[Extracted page text data]
::::::::

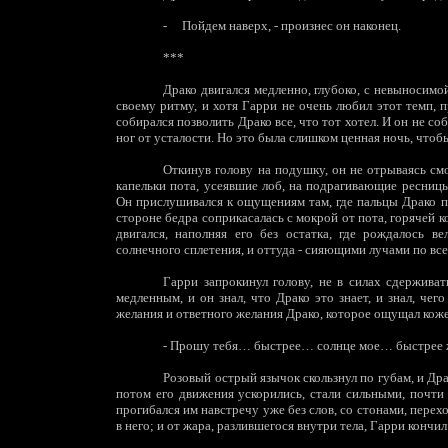
-
Пойдем наверх, - произнес он наконец.
***
Драко двигался медленно, глубоко, с невыносим
своему ритму, и хотя Гарри не очень любил этот темп, 
собирался позволить Драко все, что тот хотел. И он не соб
ног от усталости. Но это была слишком ценная ночь, чтобы
Откинув голову на подушку, он не отрываясь смо
капельки пота, усеявшие лоб, на подрагивающие ресниц
Он прислушивался к ощущениям там, где пальцы Драко пе
стороне бедра соприкасалась с мокрой от пота, горячей к
двигался, наполняя его без остатка, где рождалось в
солнечного сплетения, и оттуда - сияющими лучами по все
Гарри запрокинул голову, не в силах сдержива
медленным, и он знал, что Драко это знает, и знал, чего
желания и ответного желания Драко, которое ощущал кож
-
Прошу тебя… быстрее… солнце мое… быстрее 
Розовый острый язычок скользнул по губам, и Дра
потом его движения ускорились, стали сильными, почти
прогибался им навстречу уже без слов, со стонами, пере
в него; и от жара, разлившегося внутри тела, Гарри кончил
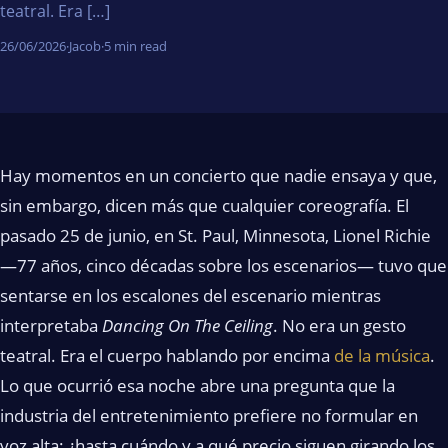
teatral. Era […]
26/06/2026
·
Jacob
·
5 min read
Hay momentos en un concierto que nadie ensaya y que,
sin embargo, dicen más que cualquier coreografía. El
pasado 25 de junio, en St. Paul, Minnesota, Lionel Richie
—77 años, cinco décadas sobre los escenarios— tuvo que
sentarse en los escalones del escenario mientras
interpretaba
Dancing On The Ceiling
. No era un gesto
teatral. Era el cuerpo hablando por encima
de la música
.
Lo que ocurrió esa noche abre una pregunta que la
industria del entretenimiento prefiere no formular en
voz alta: ¿hasta cuándo y a qué precio siguen girando los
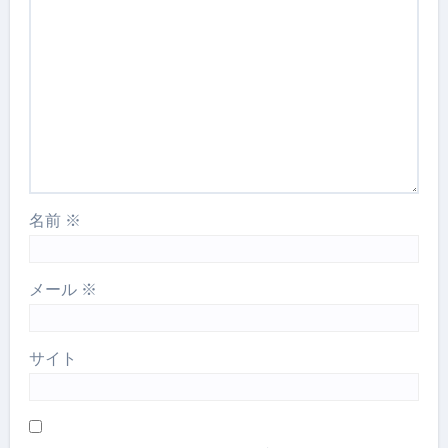
名前
※
メール
※
サイト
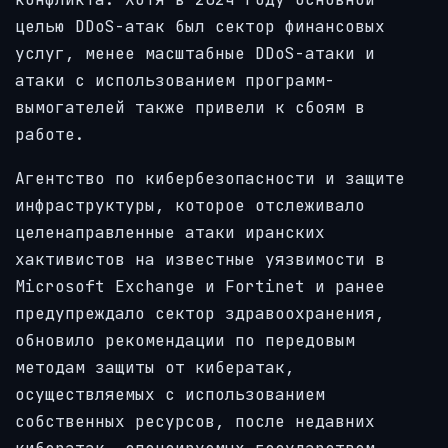
целью DDoS-атак был сектор финансовых
услуг, менее масштабные DDoS-атаки и
атаки с использованием программ-
вымогателей также привели к сбоям в
работе.
Агентство по кибербезопасности и защите
инфраструктуры, которое отслеживало
целенаправленные атаки иранских
хактивистов на известные уязвимости в
Microsoft Exchange и Fortinet и ранее
предупреждало сектор здравоохранения,
обновило рекомендации по передовым
методам защиты от кибератак,
осуществляемых с использованием
собственных ресурсов, после недавних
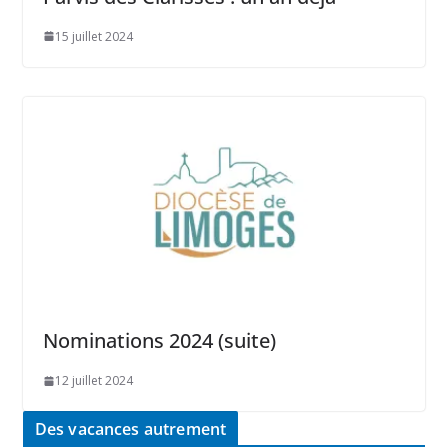
15 juillet 2024
Nominations 2024 (suite)
12 juillet 2024
Des vacances autrement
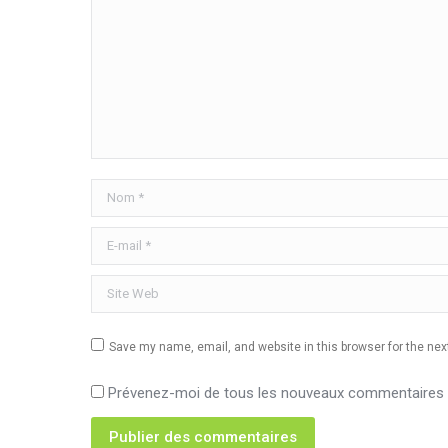
Nom *
E-mail *
Site Web
Save my name, email, and website in this browser for the ne
Prévenez-moi de tous les nouveaux commentaires p
Publier des commentaires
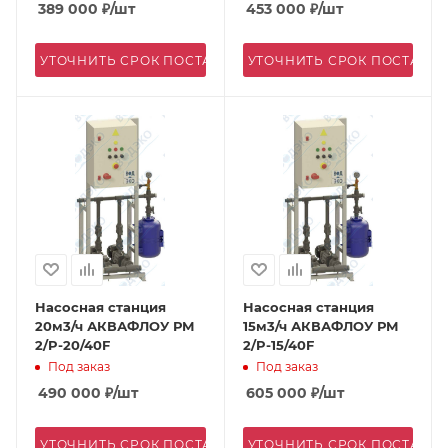
389 000
₽
/шт
453 000
₽
/шт
УТОЧНИТЬ СРОК ПОСТАВКИ
УТОЧНИТЬ СРОК ПОСТАВК
Насосная станция
Насосная станция
20м3/ч АКВАФЛОУ РМ
15м3/ч АКВАФЛОУ РМ
2/P-20/40F
2/P-15/40F
Под заказ
Под заказ
490 000
₽
/шт
605 000
₽
/шт
УТОЧНИТЬ СРОК ПОСТАВКИ
УТОЧНИТЬ СРОК ПОСТАВК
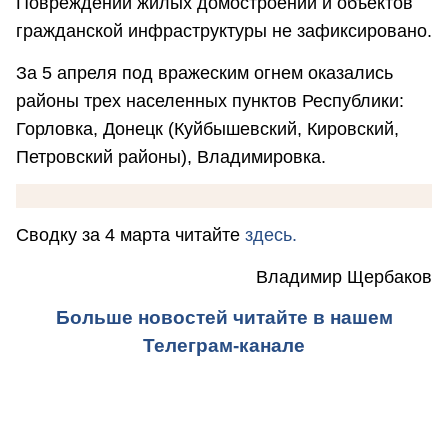
Повреждений жилых домостроений и объектов
гражданской инфраструктуры не зафиксировано.
За 5 апреля под вражеским огнем оказались
районы трех населенных пунктов Республики:
Горловка, Донецк (Куйбышевский, Кировский,
Петровский районы), Владимировка.
Сводку за 4 марта читайте
здесь.
Владимир Щербаков
Больше новостей читайте в нашем
Телеграм-канале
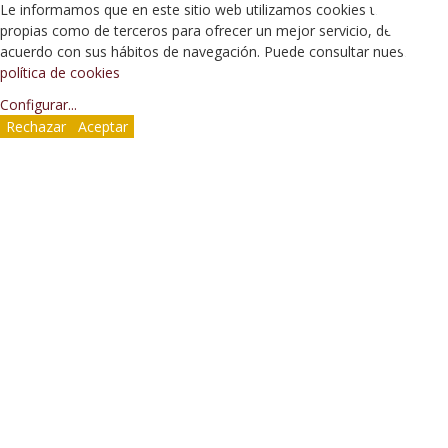
Le informamos que en este sitio web utilizamos cookies tanto
propias como de terceros para ofrecer un mejor servicio, de
acuerdo con sus hábitos de navegación. Puede consultar nuestra
política de cookies
Configurar
...
Rechazar
Aceptar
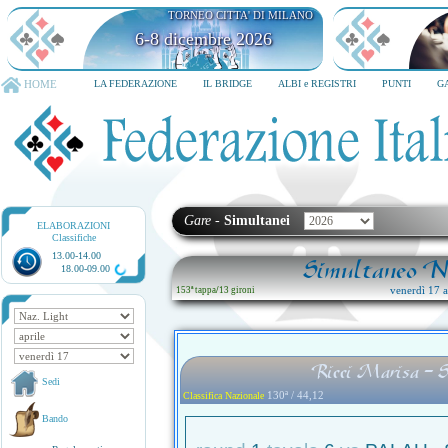
TORNEO CITTA' DI MILANO
6-8 dicembre 2026
HOME
LA FEDERAZIONE
IL BRIDGE
ALBI e REGISTRI
PUNTI
G
Gare
-
Simultanei
ELABORAZIONI
Classifiche
13.00-14.00
Simultaneo Na
18.00-09.00
venerdì 17 ap
153ª tappa
/
13 gironi
Ricci Marisa - S
Sedi
130ª / 44,12
Classifica Nazionale
Bando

::::::::

Task statement:
Copy each line of the preceding data that contains the string "teatral".

Exercise output:
teatral. Era […]
teatral. Era el cuerpo hablando por encima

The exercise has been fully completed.